Accompanying a new story on GCHQ/NSA cooperation yesterday, the Intercept released one of the most revealing documents about NSA spying yet. It describes efforts to use Identifier Scoreboard to triage leads such that analysts spend manual time only with the most promising leads. Basically, the NSA aims to use this process to differentiate the 75% of metadata they collect that is interesting but not of high interest into different categories for further analysis.
It does so by checking the leads — which are identifiers like email addresses and phone numbers — against collected data (and this extends beyond just stuff collected on the wires; it includes captured media) to see what kind of contacts with existing targets there have been. Not only does the system pull up what prior contacts of interest exist, but also what time frame those occurred and in what number. From there, the analyst can link directly to either the collected knowledge about a target or the content.
Before I get into the significance, a few details.
First, the system works with both phone and Internet metadata. That’s not surprising, and it does not yet prove they’re chaining across platforms. But it is another piece of evidence supporting that conclusion.
More importantly, look at the authorities in question:
First, FAA. The CP and CT are almost certainly certificates, the authority to collect on counterproliferation and counterterrorism targets. But note what’s not there? Cybersecurity, the third known certificate (there was a third certificate reapproved in 2011, so it was active at this time). Which says they may be using that certificate differently (which might make sense, given that you’d be more interested in forensic flows, but this triage system is used with things like TAO which presumably include cyber targets).

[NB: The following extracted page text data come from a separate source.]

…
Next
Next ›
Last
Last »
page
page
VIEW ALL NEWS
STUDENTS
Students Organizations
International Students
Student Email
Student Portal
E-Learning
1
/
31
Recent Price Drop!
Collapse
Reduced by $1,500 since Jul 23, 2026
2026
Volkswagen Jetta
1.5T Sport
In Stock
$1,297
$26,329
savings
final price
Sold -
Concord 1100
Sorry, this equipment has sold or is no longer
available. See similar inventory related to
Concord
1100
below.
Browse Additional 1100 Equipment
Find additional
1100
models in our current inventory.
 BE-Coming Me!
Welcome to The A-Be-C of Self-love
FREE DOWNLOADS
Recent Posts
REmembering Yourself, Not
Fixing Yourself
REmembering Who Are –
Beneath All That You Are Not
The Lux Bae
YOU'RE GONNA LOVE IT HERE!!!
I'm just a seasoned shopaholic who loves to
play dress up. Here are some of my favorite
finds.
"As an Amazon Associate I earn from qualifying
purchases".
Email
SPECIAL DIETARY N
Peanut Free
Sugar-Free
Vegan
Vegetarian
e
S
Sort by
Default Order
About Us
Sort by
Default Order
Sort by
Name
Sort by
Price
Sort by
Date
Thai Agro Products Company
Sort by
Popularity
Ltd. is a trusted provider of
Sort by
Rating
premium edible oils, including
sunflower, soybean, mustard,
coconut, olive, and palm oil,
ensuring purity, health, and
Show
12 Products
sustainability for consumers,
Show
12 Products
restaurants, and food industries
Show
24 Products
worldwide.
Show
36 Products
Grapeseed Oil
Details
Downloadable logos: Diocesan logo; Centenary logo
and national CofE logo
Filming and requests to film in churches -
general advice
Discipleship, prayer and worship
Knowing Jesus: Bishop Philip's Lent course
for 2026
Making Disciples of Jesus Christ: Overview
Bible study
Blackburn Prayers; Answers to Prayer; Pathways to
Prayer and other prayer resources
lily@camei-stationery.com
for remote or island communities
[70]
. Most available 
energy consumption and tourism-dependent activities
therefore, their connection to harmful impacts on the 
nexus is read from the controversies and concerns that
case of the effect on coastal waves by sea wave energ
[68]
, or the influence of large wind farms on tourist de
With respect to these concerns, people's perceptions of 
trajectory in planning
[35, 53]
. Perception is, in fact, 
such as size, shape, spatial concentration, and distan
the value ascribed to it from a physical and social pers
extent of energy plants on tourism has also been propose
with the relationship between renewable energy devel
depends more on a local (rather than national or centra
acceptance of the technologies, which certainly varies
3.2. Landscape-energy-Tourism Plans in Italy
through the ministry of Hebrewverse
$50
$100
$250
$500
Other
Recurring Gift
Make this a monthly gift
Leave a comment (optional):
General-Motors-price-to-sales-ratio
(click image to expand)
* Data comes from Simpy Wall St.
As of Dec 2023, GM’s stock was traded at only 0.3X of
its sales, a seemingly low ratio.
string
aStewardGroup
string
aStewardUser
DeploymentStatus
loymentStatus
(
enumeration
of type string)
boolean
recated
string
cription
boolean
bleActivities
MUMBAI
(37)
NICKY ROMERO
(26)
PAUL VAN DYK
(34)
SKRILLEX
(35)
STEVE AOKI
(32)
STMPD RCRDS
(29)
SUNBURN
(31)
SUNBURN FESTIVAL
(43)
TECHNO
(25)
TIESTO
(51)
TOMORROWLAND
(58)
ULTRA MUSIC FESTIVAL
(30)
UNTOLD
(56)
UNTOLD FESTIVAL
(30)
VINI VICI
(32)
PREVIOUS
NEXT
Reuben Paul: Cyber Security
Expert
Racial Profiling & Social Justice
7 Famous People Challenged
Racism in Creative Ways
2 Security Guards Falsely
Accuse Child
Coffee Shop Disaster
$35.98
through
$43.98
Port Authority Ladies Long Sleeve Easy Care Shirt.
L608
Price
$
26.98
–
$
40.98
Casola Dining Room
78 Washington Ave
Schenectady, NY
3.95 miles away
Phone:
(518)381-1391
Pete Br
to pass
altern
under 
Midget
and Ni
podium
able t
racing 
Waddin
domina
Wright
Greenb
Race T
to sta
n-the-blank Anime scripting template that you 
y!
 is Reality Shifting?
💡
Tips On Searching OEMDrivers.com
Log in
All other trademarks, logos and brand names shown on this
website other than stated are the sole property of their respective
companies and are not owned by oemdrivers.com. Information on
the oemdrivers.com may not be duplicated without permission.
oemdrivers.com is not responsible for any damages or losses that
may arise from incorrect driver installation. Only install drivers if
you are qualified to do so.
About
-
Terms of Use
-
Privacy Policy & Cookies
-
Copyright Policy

There is, however, a second kind of FAA, “FG.” That may be upstream or it may be something else (FG could certainly stand for “Foreign Government, which would be consistent with a great deal of other data). If it’s something else, it supports the notion that there’s some quirk to how the government is using FAA that differs from what they’ve told PCLOB and the Presidential Review Group, which have both said there are just those 3 certificates.
Then there’s FAA 704/705B. This is collection on US person overseas. Note that FAA 703 (collection on US person who is located overseas but the collection on whom is in the US) is not included. Again, this shows something about how they use these authorities.
Finally, there are two EO12333s. In other slides, we’ve seen an EO12333 and an EO123333 SPCMA (which means you can collect and chain through Americans), and that may be what this is. Update: One other possibility is that this distinguishes between EO12333 data collected by the US and by second parties (the Five Eyes).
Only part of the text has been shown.